Page images and extracted text
________________________________________

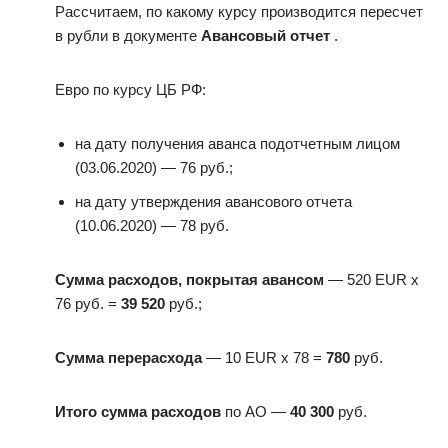
Рассчитаем, по какому курсу производится пересчет
в рубли в документе
Авансовый отчет
.
Евро по курсу ЦБ РФ:
на дату получения аванса подотчетным лицом
(03.06.2020) — 76 руб.;
на дату утверждения авансового отчета
(10.06.2020) — 78 руб.
Сумма расходов, покрытая авансом
— 520 EUR х
76 руб. =
39 520
руб.;
Сумма перерасхода
— 10 EUR х 78 =
780
руб.
Итого сумма расходов
по АО —
40 300
руб.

________________________________________

* _Exercise objective_: Reproduce the lines from the one with "Сумма перерасхода" to the end of the data exactly, leaving out every earlier line.

* _Your response_:
Сумма перерасхода
— 10 EUR х 78 =
780
руб.
Итого сумма расходов
по АО —
40 300
руб.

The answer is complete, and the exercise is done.